In the exemplary air supply system 100 shown in FIG. 2 , each pressure control device 30 (30A, 30B) has a first boost for supplying compressed air to the drive unit 31 and the first outlet 35A. and a second boosting unit 32B for supplying compressed air to the unit 32A and/or the second outlet 35B. The first boosting unit 32A and the second boosting unit 32B may be driven synchronously, for example by the same drive unit 31 . The driving unit 31 may be an electric motor. The first boost unit 32A and/or the second boost system 32B may be a compressor or blower, such as a fixed volume displacement blower or compressor, for example. The fixed volume displacement blower is configured to provide a predetermined air flow at a predetermined speed equal to the revolutions per minute (rpm) of the boosting means. In some exemplary air supply systems 100, the first boost unit 32A and/or the second boost unit 32B may be one or more Roots blower(s). Roots blowers include two rotary vanes configured to engage each other as they rotate. Each rotary vane is arranged on a separate shaft, wherein the individual shafts are connected to each other via gears so that the shafts can be driven synchronously by a single drive unit.

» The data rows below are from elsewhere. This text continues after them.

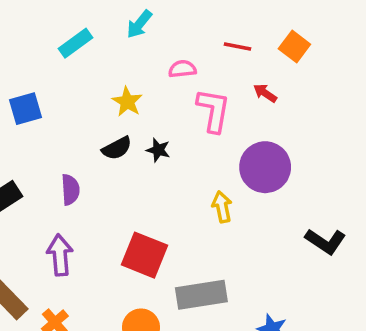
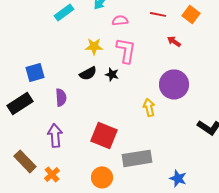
pink semicircle: (182, 69) -> (120, 20), moved
yellow star: (127, 102) -> (94, 46), turned -30
blue square: (26, 109) -> (35, 72), moved
pink L-shape: (213, 110) -> (126, 50), moved

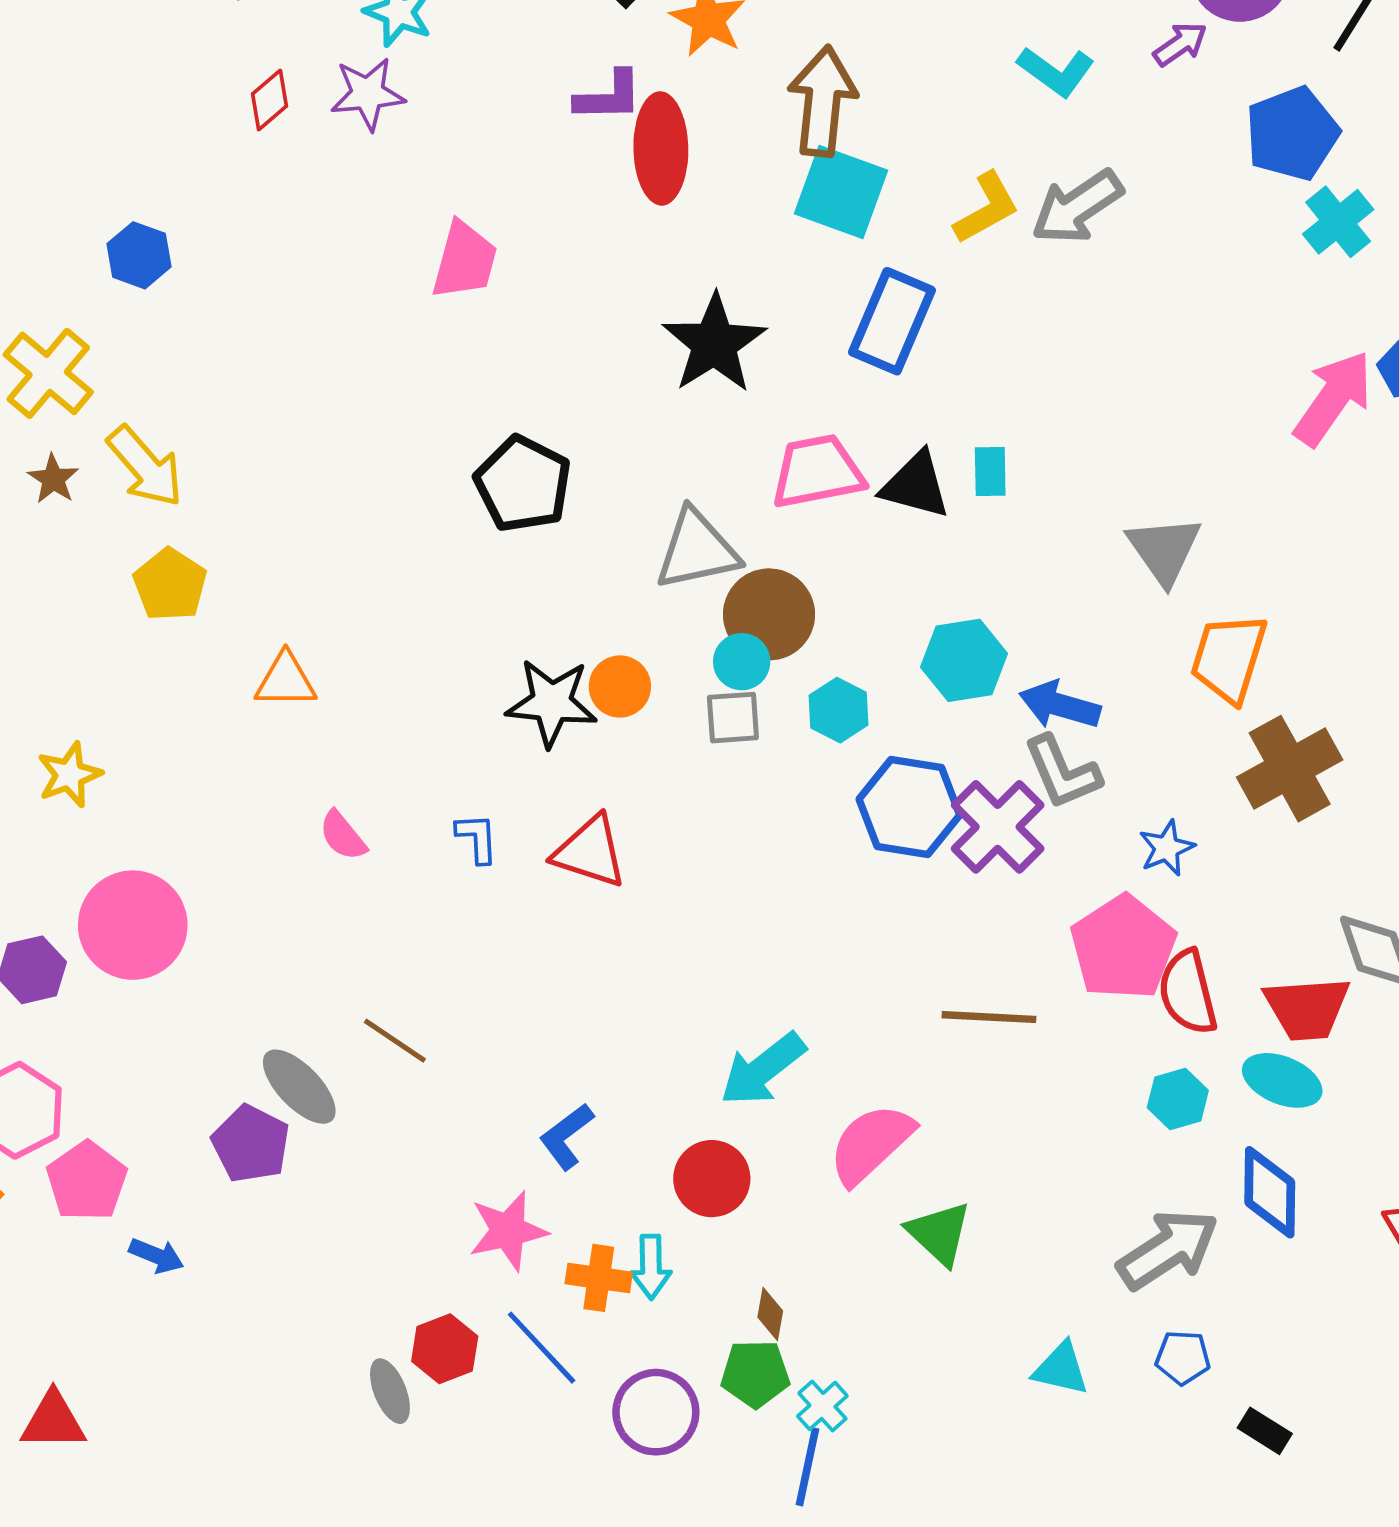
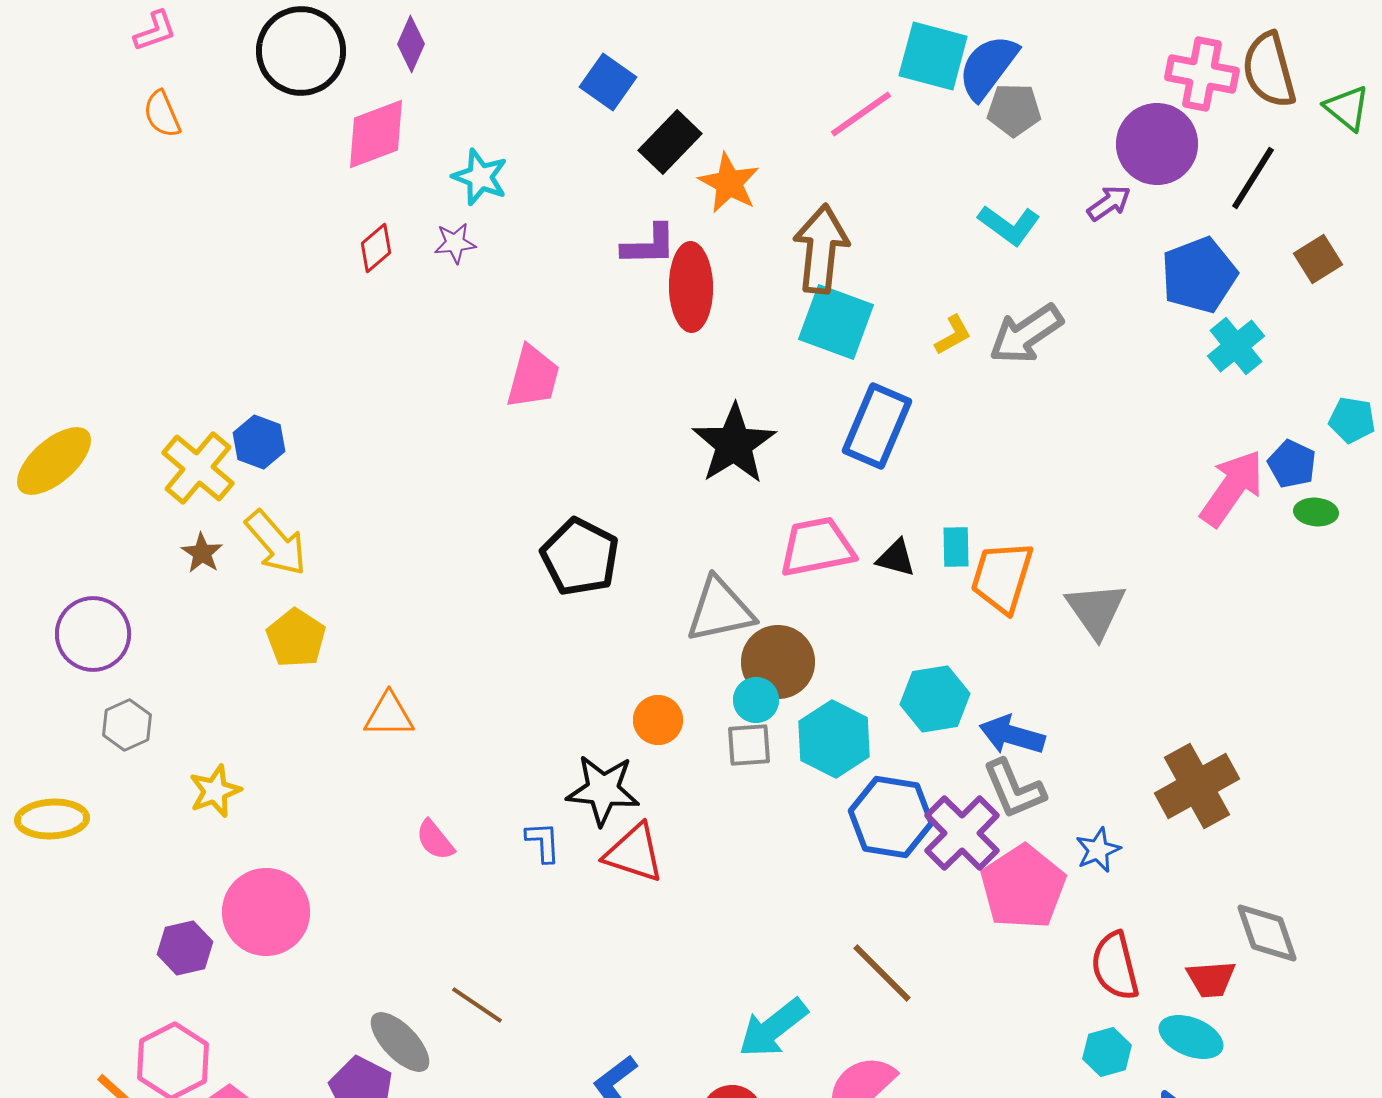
purple star: (368, 94) -> (455, 243), size x0.7
yellow L-shape: (986, 208) -> (953, 335), size x0.7
blue hexagon: (139, 255) -> (259, 442), moved
black triangle: (916, 485) -> (896, 558), size x0.7
orange trapezoid: (1229, 658) -> (1002, 577), moved
black star: (552, 703) -> (603, 790), moved
cyan hexagon: (839, 710) -> (834, 739), size x1.5
pink pentagon: (1123, 947) -> (1023, 887), moved
red trapezoid: (1307, 1008) -> (1211, 979), size x0.7
brown line: (989, 1017) -> (882, 973), moved, turned 42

Each rotary vane may be considered as being a boosting unit 32 according to the present disclosure. Accordingly, the Roots compressor may be considered to include a driving unit 31 and first and second boosting units 32A and 32B. In the exemplary pressure control devices 30 (30A, 30B) shown in FIG. 2 , the first booster unit 32A and the second booster unit 32B are driven by a drive unit 31 via a common shaft 33. driven

Although the subsets of ADUs are preferably arranged symmetrically pairwise, the distances from outlets 35A and 35B to each of these subsets of ADUs may not be equal. Often, the pressure control devices 30 are not symmetrically positioned, or the air pipes to one side of the hull may run along paths of different lengths. This would mean different flows and/or different pressure losses in the supply from one or more pressure control devices 30 to the subsets 20AB and 20BA or 20CD and 20DC. These differences can be compensated for by the first boost unit 32A and the second boost unit 32B having different capacities or efficiencies for their size and shape, so that the boost unit 32 connected to the line with higher losses has a higher capacity or efficiency, so that even when the boost units 32A and 32B are driven through the common shaft 33, the same flow is supplied to the symmetrically arranged ADU subsets.

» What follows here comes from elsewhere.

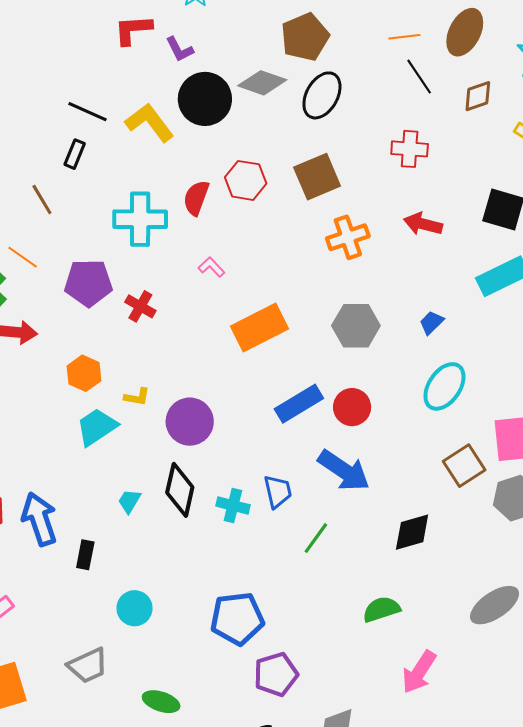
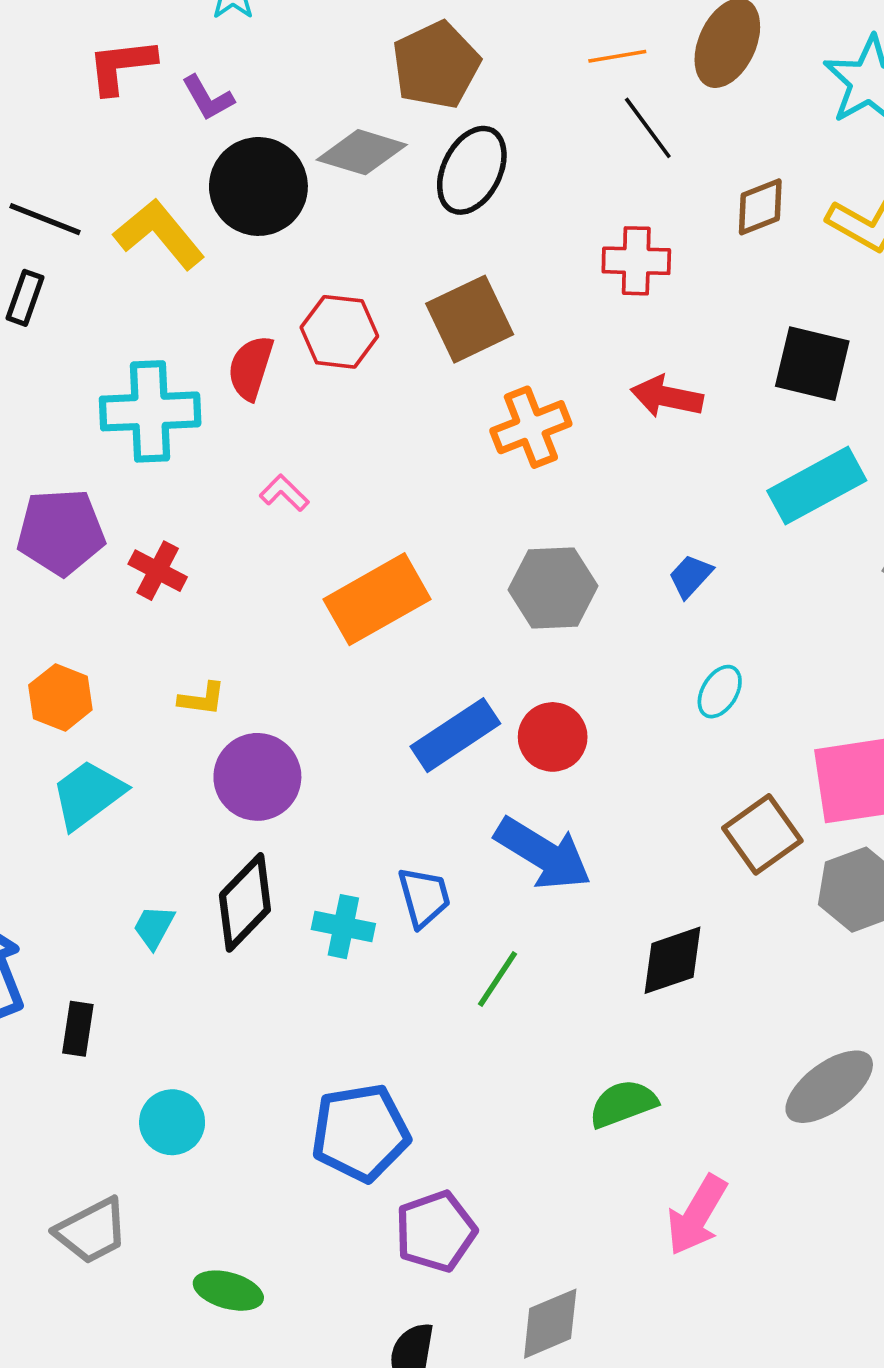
brown diamond: (478, 96) -> (760, 207), moved
cyan ellipse: (444, 386) -> (720, 692), size x0.6
yellow L-shape: (137, 397) -> (202, 699), moved
black diamond: (180, 490) -> (245, 902), turned 34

In one or more exemplary air supply systems 100, the inlet air flow may be ambient air, such as air at atmospheric pressure. Ambient air is then supplied to the first pressure control device 30A and the second pressure control device 30B, where the air has a discharge pressure greater than the discharge pressure in the ADUs 20; 20AB, 20BA; 20CD, 20DC. can be compressed with pressure. Then, the compressed air is supplied to the ADUs 20; 20AB, 20BA; 20CD, 20DC through the first and second openings 35A, 35B of the first and second pressure control devices 30A, 30B. .

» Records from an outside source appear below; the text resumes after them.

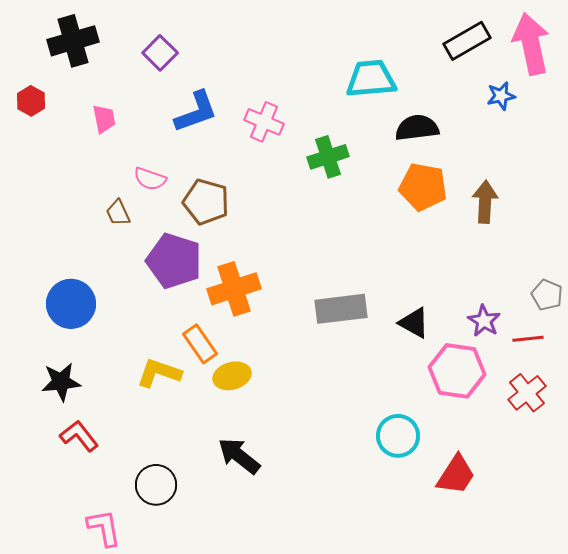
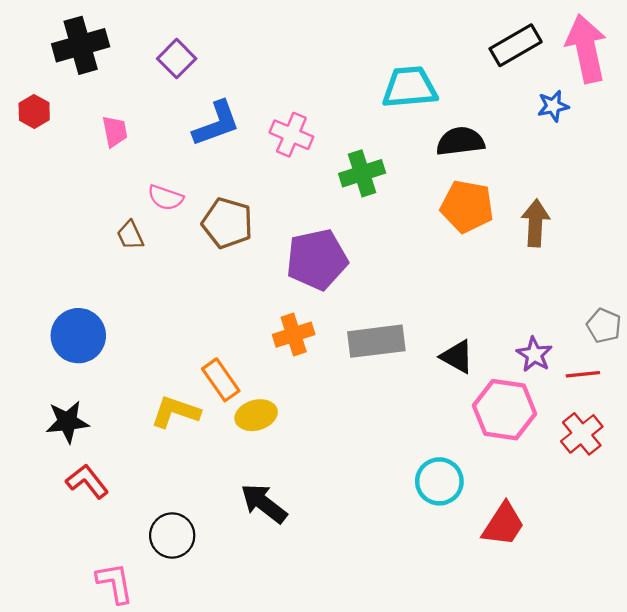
purple pentagon: (174, 261) -> (317, 259), moved, turned -30
orange cross: (234, 289) -> (294, 335), moved, size x0.7

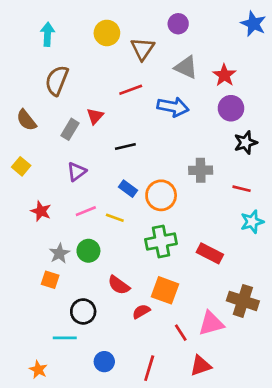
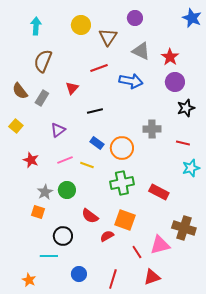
gray rectangle: (70, 129) -> (42, 98), moved

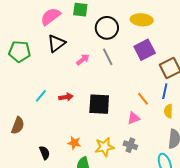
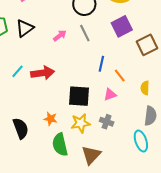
black triangle: (56, 43) -> (25, 28), moved
blue line: (165, 91) -> (101, 64), moved
red arrow: (66, 97) -> (43, 73), size x1.6
black square: (99, 104) -> (79, 96), moved
black semicircle: (45, 153) -> (21, 128), size x1.5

3 shows an air supply system according to some examples herein. In the air supply system 100 shown in FIG. 3, the inlet air flow is the compressed scavenging air flow from the vessel's engines. The exemplary air supply system 100 shown in FIG. 3 includes one or more turbochargers 10 . Each turbocharger 10 includes a turbine 10A driven by the flow of exhaust gas from the ship's engine (not shown in FIG. 3). The turbine may include a turbine housing and a turbine wheel rotatably arranged in the turbine housing. The turbine wheel may be caused to rotate by the exhaust gas flow through the turbine housing. Exhaust gas flow can be received from the engine's exhaust gas receiver. An exhaust gas receiver can receive exhaust gases produced during a combustion process from an engine. Each turbocharger 10 further includes a compressor 10B for supplying a stream of compressed scavenging air to the engine, such as a scavenging air receiver of the engine, via a first flow path 11A. A compressor may include a compressor housing and a compressor wheel (which may also be referred to as an impeller) rotatably arranged within the compressor housing. The compressor wheel may be rigidly coupled to the turbine wheel such that the turbine wheel drives the compressor wheel. The compressor then receives air that is compressed by rotation of the compressor wheel. The compressed air from the compressor of the turbocharger (compressed air may also be referred to as scavenging air) may then be supplied via the scavenging air flow path 11 to the engine, such as the scavenging air receiver of the engine. .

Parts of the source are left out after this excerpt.